DESCRIPTION OF THE TASK: Every line from the start of the entries up to and including the one bearing "consistency." must be printed verbatim, without the pictures.

DATASET EXTRACT:
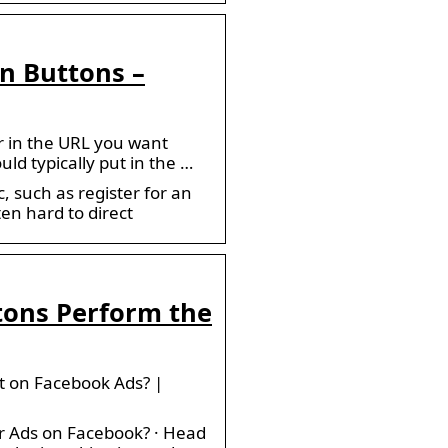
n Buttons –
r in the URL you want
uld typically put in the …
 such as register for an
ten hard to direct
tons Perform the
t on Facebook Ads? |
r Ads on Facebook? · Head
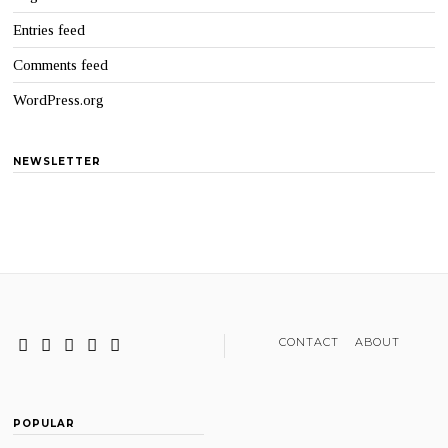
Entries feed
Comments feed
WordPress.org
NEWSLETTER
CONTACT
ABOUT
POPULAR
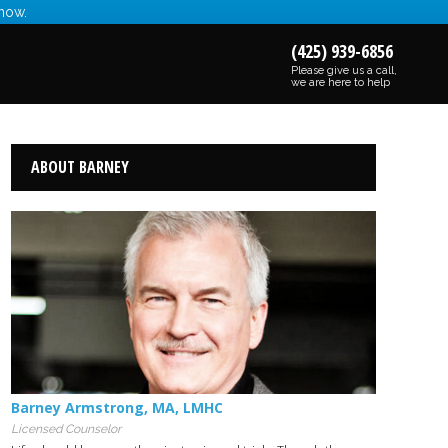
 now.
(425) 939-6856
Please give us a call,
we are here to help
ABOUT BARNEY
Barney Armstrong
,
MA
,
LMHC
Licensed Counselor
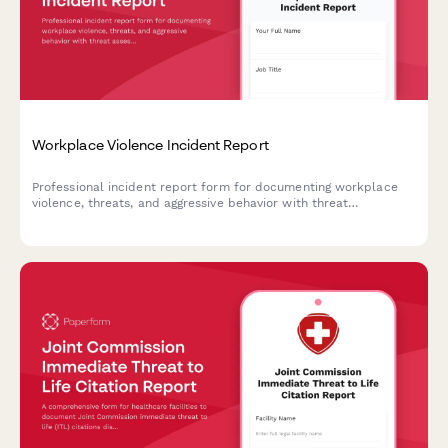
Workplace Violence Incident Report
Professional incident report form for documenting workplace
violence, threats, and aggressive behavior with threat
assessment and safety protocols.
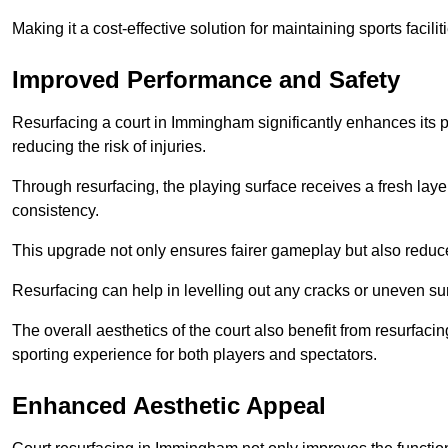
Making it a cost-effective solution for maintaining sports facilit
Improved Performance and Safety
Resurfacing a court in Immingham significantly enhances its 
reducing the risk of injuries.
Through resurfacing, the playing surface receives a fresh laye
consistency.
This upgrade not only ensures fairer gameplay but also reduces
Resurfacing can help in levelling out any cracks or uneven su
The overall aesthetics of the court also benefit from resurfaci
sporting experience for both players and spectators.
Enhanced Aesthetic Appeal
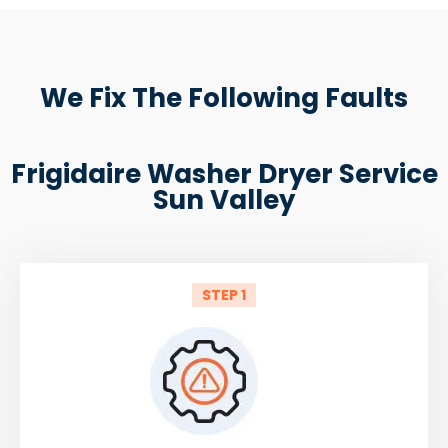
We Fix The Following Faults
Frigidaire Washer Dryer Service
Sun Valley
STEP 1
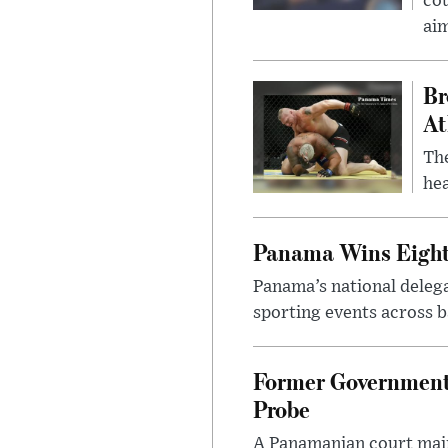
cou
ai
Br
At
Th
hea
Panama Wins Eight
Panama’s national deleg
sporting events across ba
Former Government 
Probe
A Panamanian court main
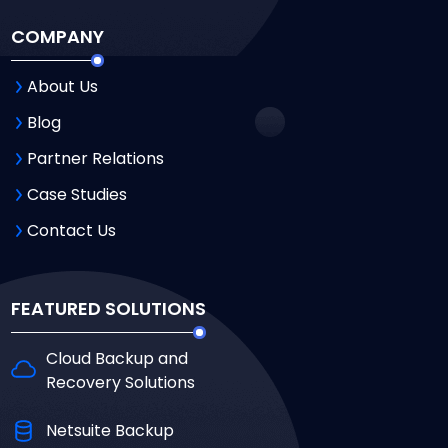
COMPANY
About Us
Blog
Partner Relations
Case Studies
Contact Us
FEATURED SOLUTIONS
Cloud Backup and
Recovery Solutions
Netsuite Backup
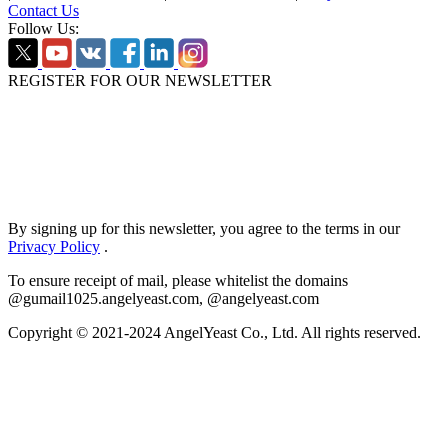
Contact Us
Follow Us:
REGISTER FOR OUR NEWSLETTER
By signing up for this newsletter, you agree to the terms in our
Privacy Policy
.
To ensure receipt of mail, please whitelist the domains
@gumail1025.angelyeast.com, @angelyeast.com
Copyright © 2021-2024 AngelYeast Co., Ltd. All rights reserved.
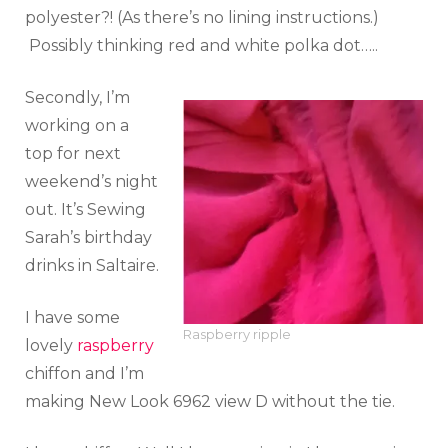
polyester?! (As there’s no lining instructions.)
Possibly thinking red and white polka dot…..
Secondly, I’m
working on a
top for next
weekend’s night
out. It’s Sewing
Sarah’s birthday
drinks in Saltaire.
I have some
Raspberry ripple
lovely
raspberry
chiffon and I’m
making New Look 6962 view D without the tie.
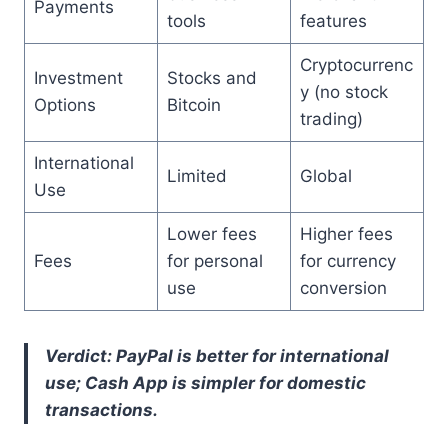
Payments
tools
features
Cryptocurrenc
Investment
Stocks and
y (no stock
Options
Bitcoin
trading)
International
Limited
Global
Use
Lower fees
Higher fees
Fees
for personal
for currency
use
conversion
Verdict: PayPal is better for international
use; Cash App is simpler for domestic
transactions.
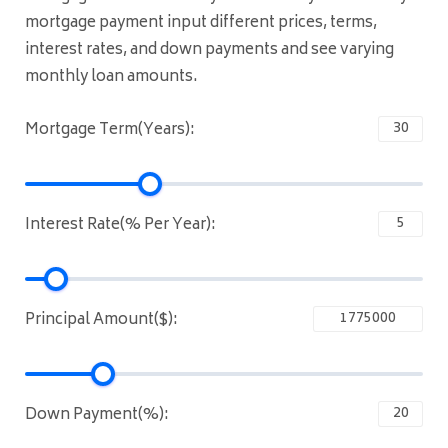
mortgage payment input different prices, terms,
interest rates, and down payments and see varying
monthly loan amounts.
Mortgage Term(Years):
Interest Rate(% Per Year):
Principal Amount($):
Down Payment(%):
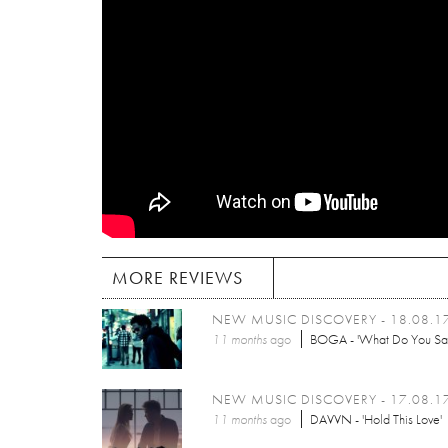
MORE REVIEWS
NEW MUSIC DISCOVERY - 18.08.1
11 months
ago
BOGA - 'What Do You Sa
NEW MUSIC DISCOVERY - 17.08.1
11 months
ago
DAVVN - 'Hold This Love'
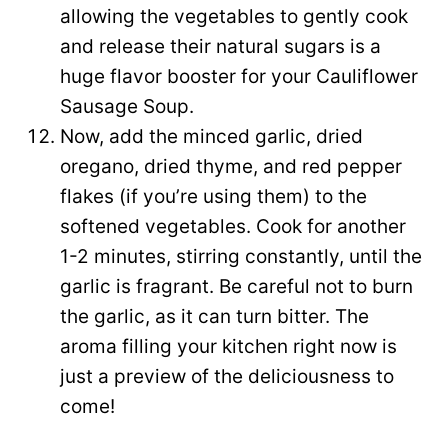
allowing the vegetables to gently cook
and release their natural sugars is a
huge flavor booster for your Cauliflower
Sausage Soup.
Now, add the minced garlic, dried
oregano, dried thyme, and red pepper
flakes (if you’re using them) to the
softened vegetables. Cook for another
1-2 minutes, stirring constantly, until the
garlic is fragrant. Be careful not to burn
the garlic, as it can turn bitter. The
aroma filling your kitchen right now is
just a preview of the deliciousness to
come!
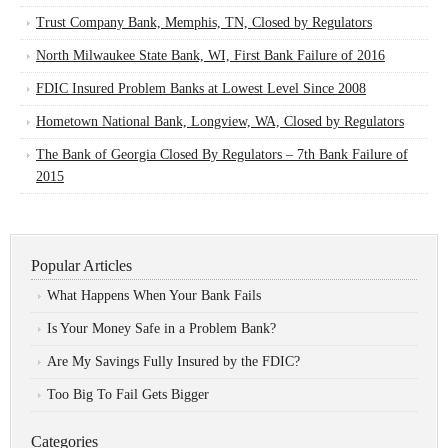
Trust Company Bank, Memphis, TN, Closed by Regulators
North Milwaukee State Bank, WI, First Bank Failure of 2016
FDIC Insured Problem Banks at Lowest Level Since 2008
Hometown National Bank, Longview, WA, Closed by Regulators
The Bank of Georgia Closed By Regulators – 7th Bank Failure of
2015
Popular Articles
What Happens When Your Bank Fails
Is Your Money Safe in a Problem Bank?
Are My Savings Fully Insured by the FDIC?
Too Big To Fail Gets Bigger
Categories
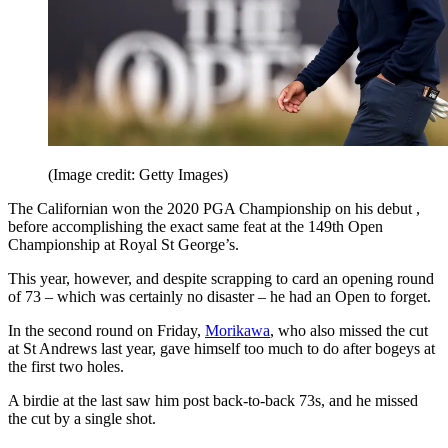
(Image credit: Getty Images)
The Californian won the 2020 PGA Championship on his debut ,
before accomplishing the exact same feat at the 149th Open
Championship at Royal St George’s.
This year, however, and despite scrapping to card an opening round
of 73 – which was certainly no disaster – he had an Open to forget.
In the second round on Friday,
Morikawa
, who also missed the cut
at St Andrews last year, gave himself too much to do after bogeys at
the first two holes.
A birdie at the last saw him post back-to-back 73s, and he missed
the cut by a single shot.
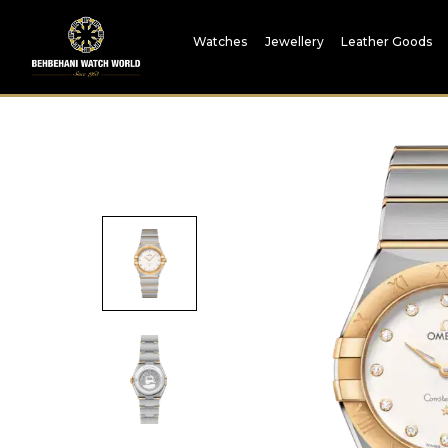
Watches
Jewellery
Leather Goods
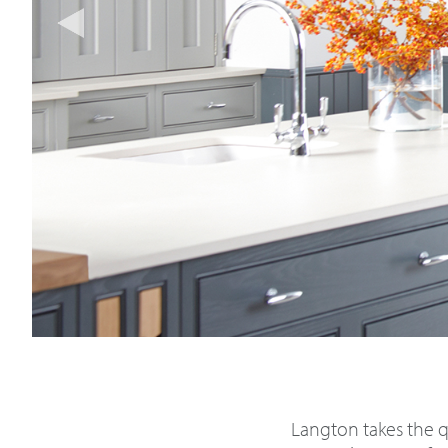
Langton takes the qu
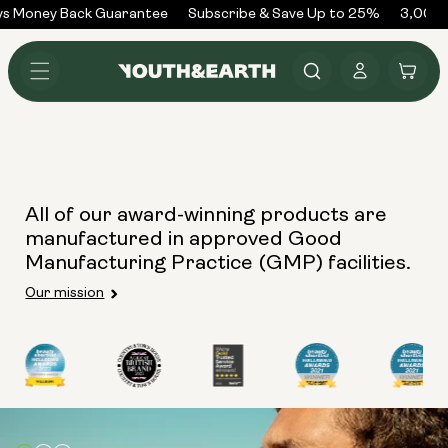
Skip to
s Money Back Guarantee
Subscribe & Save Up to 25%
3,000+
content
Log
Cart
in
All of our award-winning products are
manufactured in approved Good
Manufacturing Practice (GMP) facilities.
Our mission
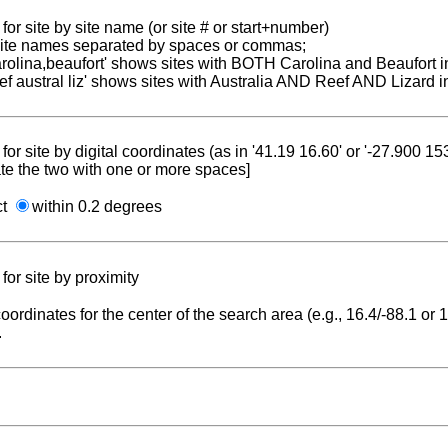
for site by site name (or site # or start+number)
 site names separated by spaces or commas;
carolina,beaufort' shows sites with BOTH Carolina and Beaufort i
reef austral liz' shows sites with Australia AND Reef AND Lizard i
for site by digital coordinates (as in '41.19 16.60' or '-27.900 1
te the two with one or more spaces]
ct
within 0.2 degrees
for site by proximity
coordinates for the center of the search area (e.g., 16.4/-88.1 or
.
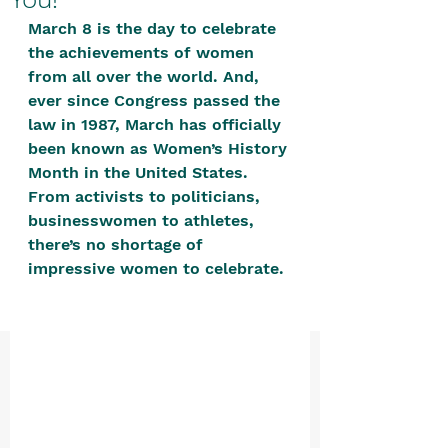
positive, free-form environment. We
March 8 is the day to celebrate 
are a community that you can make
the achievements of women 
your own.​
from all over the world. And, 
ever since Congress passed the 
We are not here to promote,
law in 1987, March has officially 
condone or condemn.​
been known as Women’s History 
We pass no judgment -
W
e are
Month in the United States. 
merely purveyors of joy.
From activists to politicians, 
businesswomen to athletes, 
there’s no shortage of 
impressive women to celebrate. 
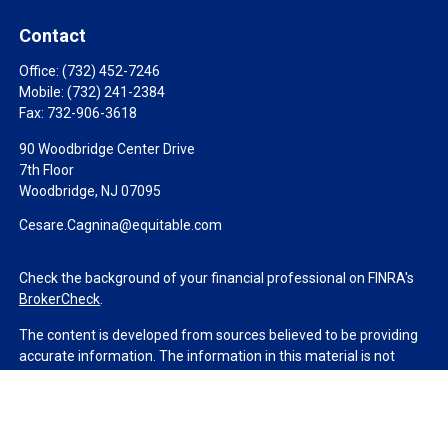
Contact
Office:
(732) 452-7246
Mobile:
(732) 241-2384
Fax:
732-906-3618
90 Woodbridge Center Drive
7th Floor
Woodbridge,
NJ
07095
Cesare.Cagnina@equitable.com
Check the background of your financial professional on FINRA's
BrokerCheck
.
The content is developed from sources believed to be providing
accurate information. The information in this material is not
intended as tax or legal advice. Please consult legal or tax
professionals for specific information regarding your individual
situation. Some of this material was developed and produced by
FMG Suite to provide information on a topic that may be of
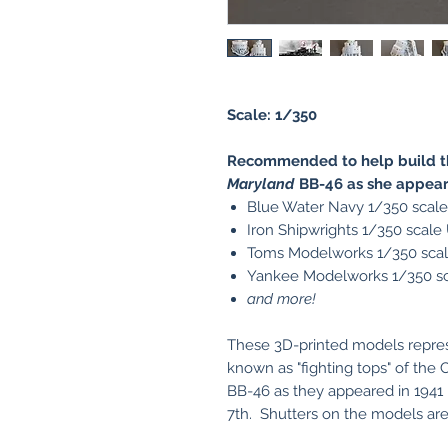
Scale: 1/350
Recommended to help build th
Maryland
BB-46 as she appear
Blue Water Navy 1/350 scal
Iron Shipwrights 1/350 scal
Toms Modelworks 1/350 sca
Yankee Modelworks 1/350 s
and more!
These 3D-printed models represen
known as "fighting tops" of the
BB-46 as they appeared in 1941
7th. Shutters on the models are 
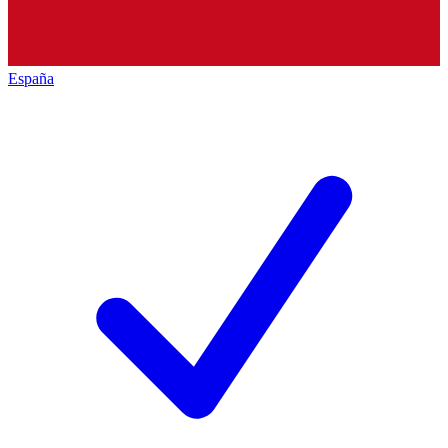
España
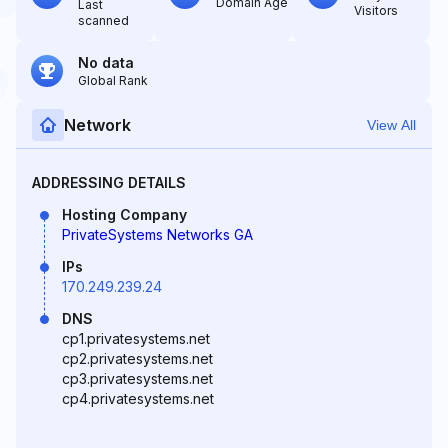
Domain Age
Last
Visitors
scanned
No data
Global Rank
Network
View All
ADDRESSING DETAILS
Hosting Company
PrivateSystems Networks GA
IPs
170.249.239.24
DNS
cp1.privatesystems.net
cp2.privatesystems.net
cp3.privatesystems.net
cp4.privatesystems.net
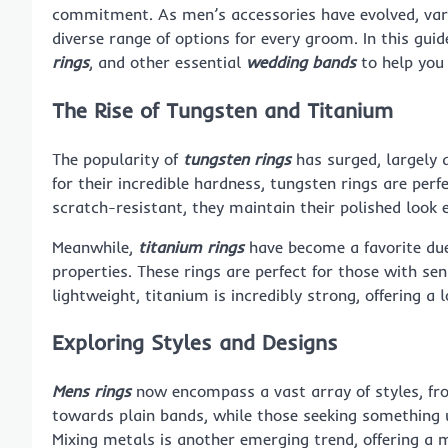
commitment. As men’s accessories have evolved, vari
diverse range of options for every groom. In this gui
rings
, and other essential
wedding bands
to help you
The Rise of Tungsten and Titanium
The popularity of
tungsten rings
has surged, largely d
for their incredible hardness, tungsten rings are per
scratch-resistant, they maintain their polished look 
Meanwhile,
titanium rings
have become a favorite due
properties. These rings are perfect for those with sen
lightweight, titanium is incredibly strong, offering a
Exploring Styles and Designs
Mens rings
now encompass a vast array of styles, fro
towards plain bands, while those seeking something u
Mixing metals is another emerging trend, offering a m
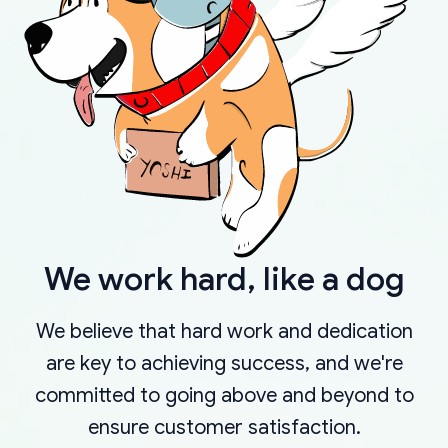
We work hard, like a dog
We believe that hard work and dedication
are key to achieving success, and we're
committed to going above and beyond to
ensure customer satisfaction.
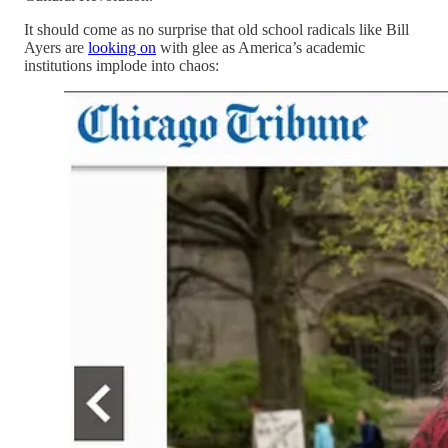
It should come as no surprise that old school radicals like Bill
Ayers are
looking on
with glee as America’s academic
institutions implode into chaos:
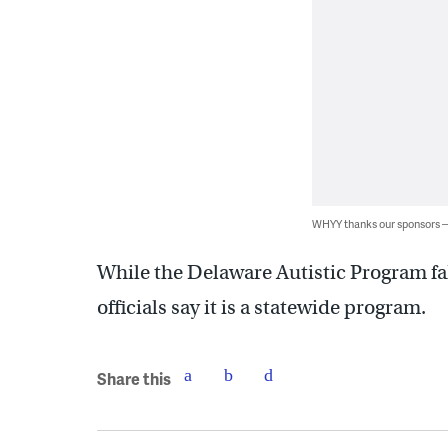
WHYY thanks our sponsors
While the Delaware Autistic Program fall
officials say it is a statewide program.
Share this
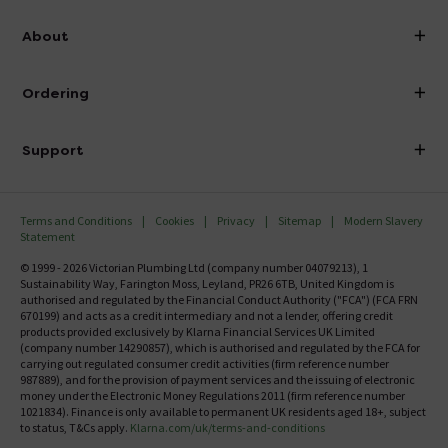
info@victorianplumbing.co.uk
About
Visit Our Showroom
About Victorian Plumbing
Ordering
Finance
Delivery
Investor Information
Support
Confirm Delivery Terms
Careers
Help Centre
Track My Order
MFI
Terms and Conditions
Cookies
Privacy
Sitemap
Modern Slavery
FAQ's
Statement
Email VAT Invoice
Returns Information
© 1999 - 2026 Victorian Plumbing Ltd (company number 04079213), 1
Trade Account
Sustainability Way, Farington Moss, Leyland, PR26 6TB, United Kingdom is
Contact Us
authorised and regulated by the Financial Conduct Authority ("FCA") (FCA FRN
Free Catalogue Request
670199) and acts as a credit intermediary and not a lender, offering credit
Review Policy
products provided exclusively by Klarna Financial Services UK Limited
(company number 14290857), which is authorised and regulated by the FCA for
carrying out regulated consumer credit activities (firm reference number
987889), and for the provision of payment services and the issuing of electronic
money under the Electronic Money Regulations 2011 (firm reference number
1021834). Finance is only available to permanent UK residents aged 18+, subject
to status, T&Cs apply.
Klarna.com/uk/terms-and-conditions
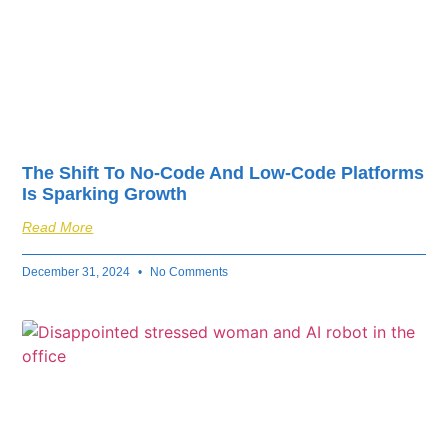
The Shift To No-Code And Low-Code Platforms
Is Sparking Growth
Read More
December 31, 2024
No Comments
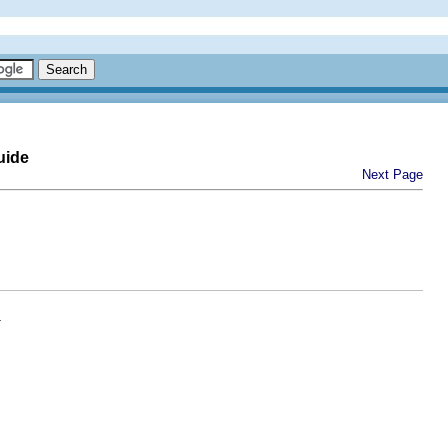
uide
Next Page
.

RESPONSE BOX:
n Buttons –
r in the URL you want
uld typically put in the …
 such as register for an
ten hard to direct
tons Perform the
t on Facebook Ads? |
r Ads on Facebook? · Head
Entries feed
Comments feed
WordPress.org
NEWSLETTER
CONTACT
ABOUT
POPULAR
 now.
(425) 939-6856
Please give us a call,
we are here to help
ABOUT BARNEY
Barney Armstrong
,
MA
,
LMHC
Licensed Counselor
Workplace Violence Incident Report
Professional incident report form for documenting workplace
violence, threats, and aggressive behavior with threat
assessment and safety protocols.
Making it a cost-effective solution for maintaining sports facilit
Improved Performance and Safety
Resurfacing a court in Immingham significantly enhances its 
reducing the risk of injuries.
Through resurfacing, the playing surface receives a fresh laye
consistency.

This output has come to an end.